A typical high schooler wakes up, gets ready and goes to school to receive an education. Most high schoolers gets homework every day, and they tend to stay up every night finishing homework.
Once they finish their homework, they wake up the next day all tired and have no energy for the day. The only way to fix this problem is to limit the school hours and give less assignments so they can achieve their daily amount of sleep every night.
Students across America are not receiving their recommended daily amount of sleep. School timing is a very big issue as nearly four out of five schools in America begin the day before 8:30.
The Center for Disease Control and Prevention has been studying the adverse effects caused by this deprivation of dreaming.
The lead author and epidemiologist among the CDC’s division of population health has stated, “Getting enough sleep is important for students’ health, safety, and academic performance.” They surveyed over 40,000 students of all ages.
Their findings show that since 2007, a steady rate of two thirds of students in schools are not getting an adequate amount of rest. Most teens need about nine hours of sleep a night. The problem is widespread throughout all schooling levels, but the highest rates occur in the older teenagers. Nine hours of sleep is only achievable for “8 percent of high school students... this proportion decreases as school grade level increases.”
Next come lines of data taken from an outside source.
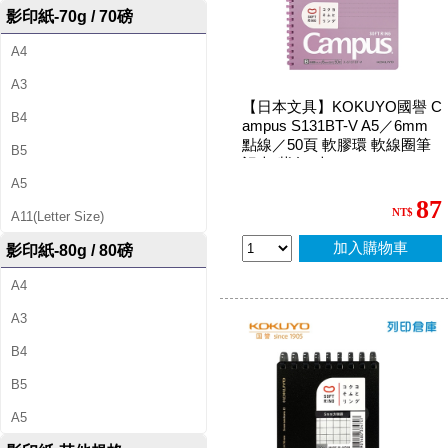
影印紙-70g / 70磅
A4
A3
【日本文具】KOKUYO國譽 C
B4
ampus S131BT-V A5／6mm
點線／50頁 軟膠環 軟線圈筆
B5
記本-紫色1本
A5
87
NT$
A11(Letter Size)
加入購物車
影印紙-80g / 80磅
A4
A3
B4
B5
A5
Students are progressively damaging their own mental health by not sleeping enough daily. As each year to these students passes by, more and more information is added to the curriculum and more work is required in the same amount of time. This problem is more prevalent and posted among countries using higher levels of devices, but it can also be seen in student across the globe.
Another study from the National Center for Biotechnology Information went more in depth on the aspects of what is causing students to have poor sleeping schedules.
While late bedtimes and early alarm clocks feed into the problem, other factors are natural, like the “alteration of a child’s circadian rhythms, such that adolescents are more alert in the afternoons and evenings and require morning sleep.”
These problems compile on students at the same time from different causes, like an increase in academic work and personal work, paired with a minimizing time in the day taken up by other activities, and changes occurring in their own bodies which ousts their sleeping schedules.
Adolescent students are effectively damaging their health trying to stay proficient. Schools need to start taking advice from the medical research institutes of the world and delay school start times.
This issue is a major health risk to young adults as it promotes prolonged damages to mental and physical processes. The issue alone caused both The AMA and The CDC to publish articles to promote the use of later school start times. The AMA had adopted a new policy as of June 14, 2016 to “encourage reasonable school start times that allow students to get sufficient sleep.”
Although this policy was announced and launched in 2016, two years ago, schools across America are still faced with too early starting times.
Every school under the Tempe Union School District promotes a different attempt to simulate the AMA’s policy, although not one comes to the minimum.
Good sleep hygiene in combination with later school times will enable adolescents to be healthier and better academic achievers.” Help our students achieve their academic pinnacle by informing or emailing local principals of the Tempe Union School District.
Genetically, sleeping later has proven data; let us be greater achievers and bigger dreamers.
-The writers are students at Desert Vista High School.